As active as this process is, we may have little or no awareness that it is going on. . . .

From this bubbling, ongoing creative reorganization comes a random stream of mostly minimal but occasionally well-organized new behaviors that are available to us to try if (1) we pay attention to them and (2) we decide that those two which we pay attention may help us gain or regain control over our lives.

Glasser importantly notes that creative reorganization often produces junk ideas. It’s up to us to sort out the good ideas from the bad.

Creative reorganization hits on an idea that is so pervasive in life and success that I have to mention it here: it is that the best ideas, businesses and, well, things emerge from massively iterative processes. They survive by being most fit and useful. Look at markets, biology, ideas, blogs, products, etc. And most of the time, these things aren’t planned in advance — they emerge out of the ether — the random iterations of life. Robust, dynamic and successful systems provide for huge volumes of iterations.

Other useful clippings — While reading the book, I typed up some more insightful quotes.

From Chapter 17, Taking Control of Your Life:

In an effort to deny what they really want, people like Susan often sigh and say, “What’s the difference what I want? I’ll never get it.” But her sighs and depressing are still her way of choosing to suffer to try to get what she denies she wants. From the standpoint of the pain she chooses, it makes no difference if she is aware of what she wants or not. If we don’t have what we want, we will choose to anger or suffer just the same. Once you know control theory, you will not waste your time and energy refusing to face what you want just because it is hard to get, because you know that you will choose to suffer just the same.

Chapter 18 Control Theory and Raising Children:

Try as hard as possible to teach, show, and help your children to gain effective control of their lives.

I was remarking yesterday about extending the above quote on child-rearing to managing employees. A powerful manager empowers employees to improved responsibility and control over their job. The opposite is also true: the manager who strips control from employees will have miserable employees who essentially do very little productive work.

Conclusion — Glasser discusses control theory as it pertains to drugs and alcohol, child-rearing, health and more.

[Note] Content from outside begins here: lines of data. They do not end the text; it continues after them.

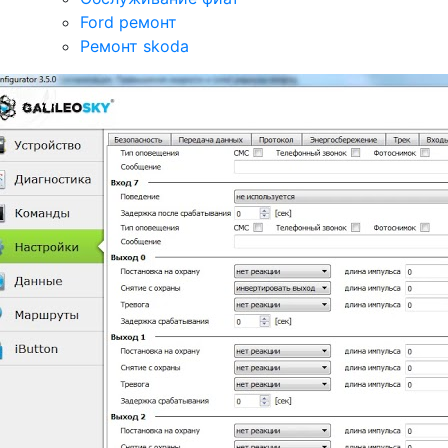
Ford ремонт
Ремонт skoda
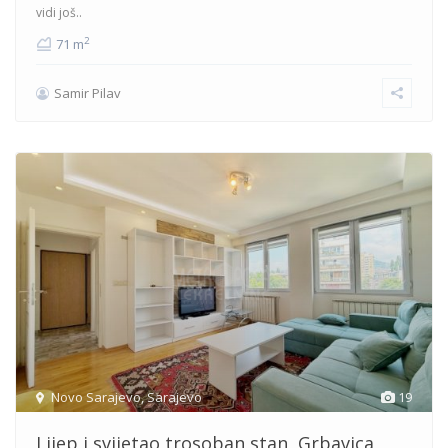
vidi još..
2
71 m
Samir Pilav
Novo Sarajevo
,
Sarajevo
19
Lijep i svijetao trosoban stan, Grbavica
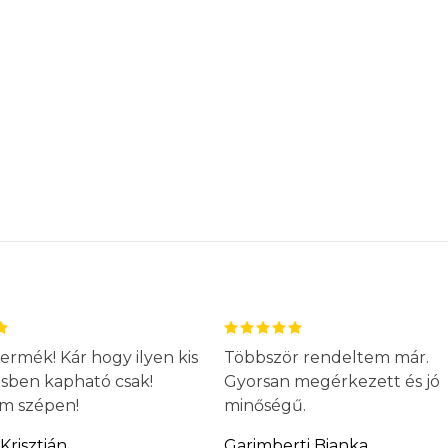
ermék! Kár hogy ilyen kis
Többször rendeltem már.
ésben kapható csak!
Gyorsan megérkezett és jó
m szépen!
minőségű.
Krisztián
Garimberti Bianka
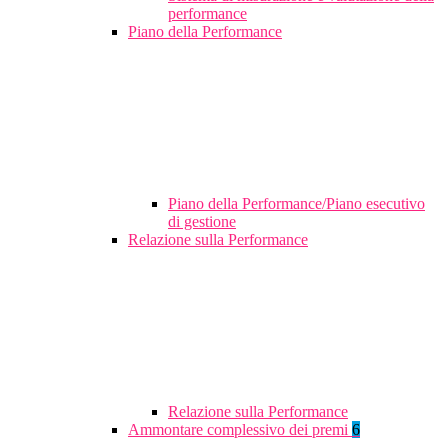
performance
Piano della Performance
Piano della Performance/Piano esecutivo
di gestione
Relazione sulla Performance
Relazione sulla Performance
Ammontare complessivo dei premi
6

This idea-packed, paradigm-shifting book weighs in at a paltry 236 pages. It is out of print, but as you can see there are some 70+ copies at Amazon. I highly recommend picking up a copy.

Glasser discusses towards the end of Control Theory a book he wrote in 1976 titled Positive Addiction. Glasser describes Positive Addiction as an activity where, while in a state of control, you achieve a period of creative reorganization. The example of positive addiction he describes is running. Running allows for a period of “in-control time” (Something we all need every day) and can take the runner into a meditative state of creativity. Because creative states have the potential to produce unpredictably good ideas via the iterative process, finding and pursuing positive addictions could be incredibly beneficial. Since I’m no runner, I’d like to discover what other activities might qualify. I might need to pick up this book, too.

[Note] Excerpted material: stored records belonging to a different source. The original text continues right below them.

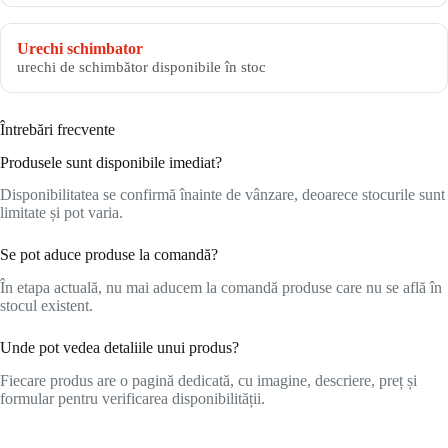
Urechi schimbator
urechi de schimbător disponibile în stoc
Întrebări frecvente
Produsele sunt disponibile imediat?
Disponibilitatea se confirmă înainte de vânzare, deoarece stocurile sunt
limitate și pot varia.
Se pot aduce produse la comandă?
În etapa actuală, nu mai aducem la comandă produse care nu se află în
stocul existent.
Unde pot vedea detaliile unui produs?
Fiecare produs are o pagină dedicată, cu imagine, descriere, preț și
formular pentru verificarea disponibilității.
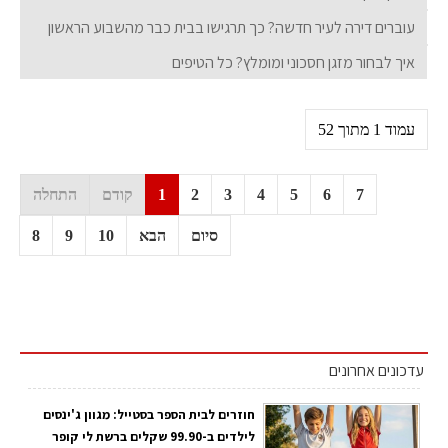
עוברים דירה לעיר חדשה? כך תרגישו בבית כבר מהשבוע הראשון
איך לבחור מזגן חסכוני ומומלץ? כל הטיפים
עמוד 1 מתוך 52
7
6
5
4
3
2
1
קודם
התחלה
סיום
הבא
10
9
8
עדכונים אחרונים
חוזרים לבית הספר בסטייל: מגוון ג'ינסים
לילדים ב-99.90 שקלים ברשת לי קופר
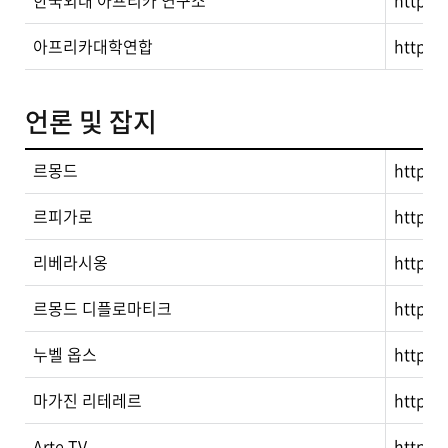
한국외대 아프리카 연구소
http:/
아프리카대학연합
http:/
언론 및 잡지
르몽드
http:/
르피가로
http://
리베라시옹
http://
르몽드 디플로마티크
http:/
누벨 옵스
http:/
마가진 리테레르
http:/
Arte TV
http:/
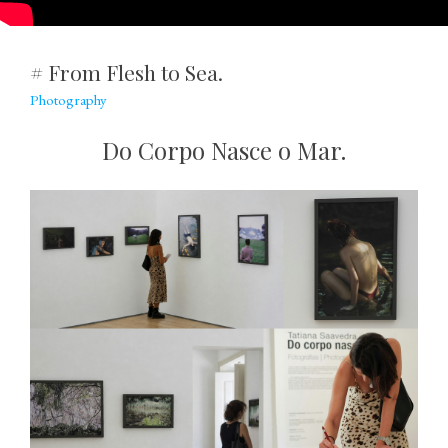
# From Flesh to Sea.
Photography
Do Corpo Nasce o Mar.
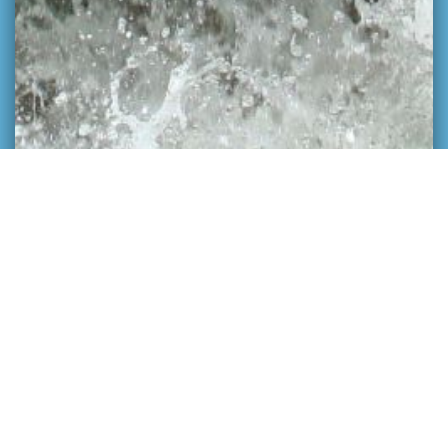
SPORTIF, SENSATION, FUN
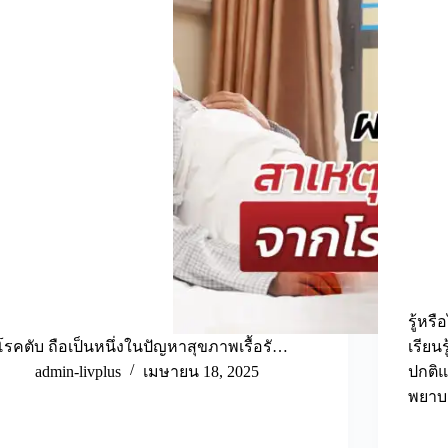
รู้หร
โรคตับ ถือเป็นหนึ่งในปัญหาสุขภาพเรื้อรั…
เรียน
admin-livplus
เมษายน 18, 2025
ปกติ
พยาบ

Finally, hat tip to Dr. Michael Eades for alerting me to this great book.

*Glasser actually writes about a fourth component of behavior, the physiological response (i.e. the way our bodies react to a stimulus — usually a reaction we cannot control).

Below are all William Glasser books that I have read to date:

  • Control Theory — the most comprehensive and useful of Glasser’s books that I have read, this one covers the basics of control theory (also known as choice theory and reality therapy).
  • Positive Addiction — a more niche focus on acheiving meditation and creative reorganization via pursuit of positive addictions.
  • Staying Together — focuses on applying control theory, the ideas of “pictures in your head” and quality worlds, and matching up basic needs (or accounting for differences in these needs) in relationships.